Technology doesn’t just affect pregnancies in the doctor’s office or delivery room. Over the past few years, the Internet has had a tremendous impact on the childbearing process—how patients relate to their doctors. Armed with printouts from online medical textbooks and recent drug-study results, patients are discussing these new technologies with their physicians.

Many outfits, including iVillage.com Inc., New York; and Women.com Networks Inc., San Mateo, Calif., have sites tailored to pregnant women or new mothers. They offer everything from chat sessions on postpartum depression to child-cost calculators; from online week-by-week journals to baby-name lists.

“Without the Internet, it was almost impossible to find someone else who was due the same week as you” to share experiences and get advice, says Nancy Price, an at-home mother who’s expecting a fourth child and is president of Myria Media Inc., which operates several parenting sites, including ePregnancy.com.

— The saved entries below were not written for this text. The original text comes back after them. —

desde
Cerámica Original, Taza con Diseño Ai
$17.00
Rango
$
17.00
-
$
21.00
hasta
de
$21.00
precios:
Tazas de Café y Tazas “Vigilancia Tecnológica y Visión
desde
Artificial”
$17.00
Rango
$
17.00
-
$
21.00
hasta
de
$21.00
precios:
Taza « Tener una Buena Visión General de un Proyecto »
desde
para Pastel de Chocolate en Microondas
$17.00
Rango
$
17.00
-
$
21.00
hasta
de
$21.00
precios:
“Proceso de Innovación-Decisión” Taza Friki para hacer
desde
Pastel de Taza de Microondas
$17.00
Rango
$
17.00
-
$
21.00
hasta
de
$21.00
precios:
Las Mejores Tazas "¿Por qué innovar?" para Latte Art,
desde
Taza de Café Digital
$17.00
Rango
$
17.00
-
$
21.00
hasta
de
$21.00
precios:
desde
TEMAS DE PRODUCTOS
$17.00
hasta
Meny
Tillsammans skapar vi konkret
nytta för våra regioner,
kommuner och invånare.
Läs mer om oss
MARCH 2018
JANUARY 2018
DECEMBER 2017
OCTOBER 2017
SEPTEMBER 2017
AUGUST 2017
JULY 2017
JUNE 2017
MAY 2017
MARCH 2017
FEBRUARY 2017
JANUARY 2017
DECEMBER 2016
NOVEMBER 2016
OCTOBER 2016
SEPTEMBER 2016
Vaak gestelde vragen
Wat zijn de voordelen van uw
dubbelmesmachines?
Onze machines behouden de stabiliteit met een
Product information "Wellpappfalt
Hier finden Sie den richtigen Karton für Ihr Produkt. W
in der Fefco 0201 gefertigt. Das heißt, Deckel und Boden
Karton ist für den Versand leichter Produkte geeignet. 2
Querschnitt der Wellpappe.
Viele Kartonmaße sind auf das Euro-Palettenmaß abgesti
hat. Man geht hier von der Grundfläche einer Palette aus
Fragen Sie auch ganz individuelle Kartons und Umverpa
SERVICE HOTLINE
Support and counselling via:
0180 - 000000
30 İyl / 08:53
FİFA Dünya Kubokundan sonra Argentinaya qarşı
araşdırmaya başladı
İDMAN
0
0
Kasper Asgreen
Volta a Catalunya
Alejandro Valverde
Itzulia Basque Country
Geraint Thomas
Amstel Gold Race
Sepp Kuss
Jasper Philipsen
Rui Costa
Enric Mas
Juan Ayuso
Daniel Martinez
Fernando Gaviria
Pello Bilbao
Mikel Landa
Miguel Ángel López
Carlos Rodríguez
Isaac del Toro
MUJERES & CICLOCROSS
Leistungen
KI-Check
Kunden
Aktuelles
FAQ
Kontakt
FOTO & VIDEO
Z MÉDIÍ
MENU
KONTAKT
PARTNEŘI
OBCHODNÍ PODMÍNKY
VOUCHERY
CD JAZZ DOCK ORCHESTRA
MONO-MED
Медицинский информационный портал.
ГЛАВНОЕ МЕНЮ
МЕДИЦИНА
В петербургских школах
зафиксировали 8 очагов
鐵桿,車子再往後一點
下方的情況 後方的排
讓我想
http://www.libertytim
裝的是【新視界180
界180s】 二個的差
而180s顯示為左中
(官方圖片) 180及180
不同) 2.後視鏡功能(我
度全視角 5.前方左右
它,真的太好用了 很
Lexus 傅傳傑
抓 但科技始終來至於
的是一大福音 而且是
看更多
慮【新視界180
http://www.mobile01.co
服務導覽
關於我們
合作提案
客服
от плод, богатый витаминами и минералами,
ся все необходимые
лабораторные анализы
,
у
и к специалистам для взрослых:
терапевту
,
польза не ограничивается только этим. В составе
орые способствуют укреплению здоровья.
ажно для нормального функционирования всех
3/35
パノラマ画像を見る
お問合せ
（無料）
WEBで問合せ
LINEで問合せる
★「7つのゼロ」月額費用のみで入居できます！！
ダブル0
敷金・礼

The Web is not just a resource, but a tool. Some couples are using the Internet to broadcast videos of their birth; others are sending e-mail updates to family members from laptops in delivery rooms. Then there are technophile parents using services like babypressconference.com, which lets new parents host real-time videos from hospitals at no charge, or creating personal Web sites to announce births. Take Brad Sinrod, founder of IPO.com Inc., New York; and his wife, Lauren, who had a Web site up within a day of the birth of their daughter, Emily, and included the address in their mailings.

“It’s a wonderful opportunity for bonding,” says Ms. Peterson, the therapist who also dispenses advice online. People are getting a lot of information on the Internet and support from others in similar situations, she adds. “But you cannot let a cyber-relationship compete [with] or replace real face-to-face relationships.”

And, indeed, with all the technology out there, science hasn’t touched every aspect of childbearing just yet. The majority of the nearly four million annual births in the U.S. are uncomplicated, and are unlikely to see much technology beyond a routine ultrasound.

“The actual act of giving birth hasn’t changed all that much,” says Karen Leinhauser of Narberth, Pa., who is pregnant for the 10th time. She has had five children and four miscarriages. “It’s still painful, still hard work, and the outcome is still beautifully unimaginable.”

Mr. Prince is a reporter for Dow Jones Newswires in New York.